Около месяца меня не вызывали. Наконец вызвали «с вещами» и перевели на Лубянку, во Внутреннюю тюрьму особого назначения. Здесь началось и фактически закончилось мое следствие. Когда вели меня на первый допрос, я очутился в просторном квадратном вестибюле, стены которого представляли собой парад дверей, тесно прижатых друг к другу. То были двери следственных кабинетов. За одной из дверей вершилось злодейство. В гулкий вестибюль врывались дикие, душераздирающие вопли боли, ужаса и отчаяния, от которых кровь стыла в жилах. Истязали женщину. Я невольно остановился. Надзиратель грубо толкнул меня в спину. Я был потрясен этими воплями. Их смысл был понятен. В таком состоянии меня ввели в кабинет следователя.
По возвращении и камеру после первого допроса, выражаясь языком Леца, я понял: если ломают хребет, горб вырастает на психике. Я вернулся в камеру оглушенным, но еще не раздавленным. Одно мне стало очевидным и ясным: нельзя дать страху завладеть собой. Иначе — гибель. Чтобы проверить силу воли, я бросил курить. В самый напряженный и ответственный момент своей жизни. А курил я с восьми лет. Вновь закурил лишь в этапе, по дороге на Колыму.
В лагере перед нами вырастали новые страхи. Страх постоянного каждодневного унижения, страх перед непосильным трудом на лютом морозе. Страх голода — этого не покидающего тебя ощущения, поглощающего все твои мысли, затмевающего все твои чувства.

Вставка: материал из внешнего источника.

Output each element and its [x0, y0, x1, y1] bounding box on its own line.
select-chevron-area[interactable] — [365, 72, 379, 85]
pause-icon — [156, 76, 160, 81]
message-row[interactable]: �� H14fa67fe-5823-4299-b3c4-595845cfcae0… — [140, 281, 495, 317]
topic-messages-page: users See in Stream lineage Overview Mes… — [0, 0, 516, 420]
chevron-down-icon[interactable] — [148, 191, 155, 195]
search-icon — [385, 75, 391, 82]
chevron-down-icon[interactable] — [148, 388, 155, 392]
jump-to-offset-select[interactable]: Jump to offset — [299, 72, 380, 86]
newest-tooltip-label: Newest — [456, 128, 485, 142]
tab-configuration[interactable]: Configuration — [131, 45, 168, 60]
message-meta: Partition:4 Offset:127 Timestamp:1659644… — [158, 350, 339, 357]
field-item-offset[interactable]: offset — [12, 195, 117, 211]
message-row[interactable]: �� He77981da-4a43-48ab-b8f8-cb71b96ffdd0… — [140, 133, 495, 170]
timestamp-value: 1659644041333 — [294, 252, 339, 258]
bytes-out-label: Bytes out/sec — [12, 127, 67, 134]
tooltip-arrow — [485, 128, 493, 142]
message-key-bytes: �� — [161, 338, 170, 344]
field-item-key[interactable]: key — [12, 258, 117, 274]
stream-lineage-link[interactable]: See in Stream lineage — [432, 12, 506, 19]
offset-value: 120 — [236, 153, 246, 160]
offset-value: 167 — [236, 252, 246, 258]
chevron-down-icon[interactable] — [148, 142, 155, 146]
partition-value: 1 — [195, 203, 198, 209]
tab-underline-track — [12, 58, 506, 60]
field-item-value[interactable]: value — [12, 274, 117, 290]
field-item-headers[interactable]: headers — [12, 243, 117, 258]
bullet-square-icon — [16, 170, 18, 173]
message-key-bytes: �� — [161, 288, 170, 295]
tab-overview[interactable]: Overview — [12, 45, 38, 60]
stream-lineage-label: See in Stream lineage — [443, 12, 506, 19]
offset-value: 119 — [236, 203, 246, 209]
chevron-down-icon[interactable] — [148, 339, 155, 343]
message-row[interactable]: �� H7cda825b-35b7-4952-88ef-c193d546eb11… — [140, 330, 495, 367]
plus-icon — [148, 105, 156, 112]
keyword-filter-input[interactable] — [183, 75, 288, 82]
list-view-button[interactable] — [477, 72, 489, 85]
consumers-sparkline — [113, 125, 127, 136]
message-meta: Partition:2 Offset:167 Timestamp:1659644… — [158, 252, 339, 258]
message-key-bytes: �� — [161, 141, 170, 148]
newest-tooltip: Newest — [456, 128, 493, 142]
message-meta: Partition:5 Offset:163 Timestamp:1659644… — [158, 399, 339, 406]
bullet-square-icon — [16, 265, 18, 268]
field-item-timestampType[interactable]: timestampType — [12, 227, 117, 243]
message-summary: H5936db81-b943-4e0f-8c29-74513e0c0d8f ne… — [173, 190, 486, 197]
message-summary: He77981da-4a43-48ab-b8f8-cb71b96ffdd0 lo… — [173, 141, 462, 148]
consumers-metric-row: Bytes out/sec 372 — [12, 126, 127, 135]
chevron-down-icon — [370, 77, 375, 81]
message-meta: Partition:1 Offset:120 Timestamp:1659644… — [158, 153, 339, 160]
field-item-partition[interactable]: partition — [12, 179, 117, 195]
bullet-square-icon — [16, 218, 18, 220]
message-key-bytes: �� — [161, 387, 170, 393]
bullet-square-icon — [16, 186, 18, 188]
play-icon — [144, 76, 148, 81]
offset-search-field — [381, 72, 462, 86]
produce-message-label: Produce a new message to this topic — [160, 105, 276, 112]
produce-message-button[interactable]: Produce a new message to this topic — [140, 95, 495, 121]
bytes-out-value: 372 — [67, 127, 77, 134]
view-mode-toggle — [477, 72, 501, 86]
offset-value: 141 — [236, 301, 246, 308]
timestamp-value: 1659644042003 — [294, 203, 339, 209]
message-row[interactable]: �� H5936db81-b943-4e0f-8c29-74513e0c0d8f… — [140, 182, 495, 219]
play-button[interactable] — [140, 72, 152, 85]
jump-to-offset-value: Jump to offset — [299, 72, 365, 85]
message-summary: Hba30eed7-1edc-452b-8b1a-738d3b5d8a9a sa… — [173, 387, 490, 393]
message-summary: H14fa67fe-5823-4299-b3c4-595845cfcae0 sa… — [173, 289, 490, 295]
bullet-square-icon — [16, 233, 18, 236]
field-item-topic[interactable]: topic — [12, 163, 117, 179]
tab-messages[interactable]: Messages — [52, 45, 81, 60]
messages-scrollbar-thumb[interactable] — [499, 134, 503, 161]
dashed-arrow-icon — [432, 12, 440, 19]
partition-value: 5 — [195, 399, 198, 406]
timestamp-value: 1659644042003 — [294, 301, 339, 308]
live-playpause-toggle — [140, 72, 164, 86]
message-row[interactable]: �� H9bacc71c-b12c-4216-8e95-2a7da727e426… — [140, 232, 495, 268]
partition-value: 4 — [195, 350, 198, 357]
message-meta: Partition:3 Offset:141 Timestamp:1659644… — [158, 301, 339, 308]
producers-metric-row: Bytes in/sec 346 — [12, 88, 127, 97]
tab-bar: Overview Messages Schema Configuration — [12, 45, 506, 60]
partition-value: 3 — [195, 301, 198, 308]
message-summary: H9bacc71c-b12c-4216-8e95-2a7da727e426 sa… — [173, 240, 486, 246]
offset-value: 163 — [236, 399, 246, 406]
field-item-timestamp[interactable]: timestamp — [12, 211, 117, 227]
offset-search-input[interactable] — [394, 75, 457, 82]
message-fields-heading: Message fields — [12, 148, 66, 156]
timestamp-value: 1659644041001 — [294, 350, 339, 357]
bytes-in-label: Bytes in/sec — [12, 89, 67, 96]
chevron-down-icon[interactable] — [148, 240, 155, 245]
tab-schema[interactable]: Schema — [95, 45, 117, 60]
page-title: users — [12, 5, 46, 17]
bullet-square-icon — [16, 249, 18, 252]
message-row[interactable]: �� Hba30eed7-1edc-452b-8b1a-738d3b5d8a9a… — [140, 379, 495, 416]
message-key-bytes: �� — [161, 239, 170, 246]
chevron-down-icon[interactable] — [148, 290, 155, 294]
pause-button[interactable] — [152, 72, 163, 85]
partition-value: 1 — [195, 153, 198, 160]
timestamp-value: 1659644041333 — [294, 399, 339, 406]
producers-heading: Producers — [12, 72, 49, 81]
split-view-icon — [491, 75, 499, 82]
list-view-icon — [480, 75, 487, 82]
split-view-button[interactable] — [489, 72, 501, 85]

Правильно или неправильно осудили тебя по политическому обвинению, но теперь-то, казалось бы, ты можешь говорить о власти все, что думаешь, — терять уже нечего. Ан нет! Совсем не так. Лагерь, как и воля, кишит стукачами. Схватишь новый срок, а то и пулю схлопотать — пара пустяков. Поэтому люди разобщены, боятся друг друга, живут, если можно назвать это жизнью, настороженно, трусовато, боязливо. Живут в вечном страхе: как бы щука не заглотила или рак клешней не перешиб. Как в сказке. И, несмотря на все, даже в самых тяжелых условиях лагеря завязывалась доходяжья дружба, мы делились последней цигаркой, последней затяжкой. И сокровенными мыслями тоже. В этом вопросе у нас с Шаламовым разный опыт или разные оценки этого опыта. Но страх все же держал нас в крепких клещах, не давая ни на минуту расслабиться. С этим страхом, растворенным в крови, мы уходили за зону, кому повезло до конца срока дожить и выйти на волю.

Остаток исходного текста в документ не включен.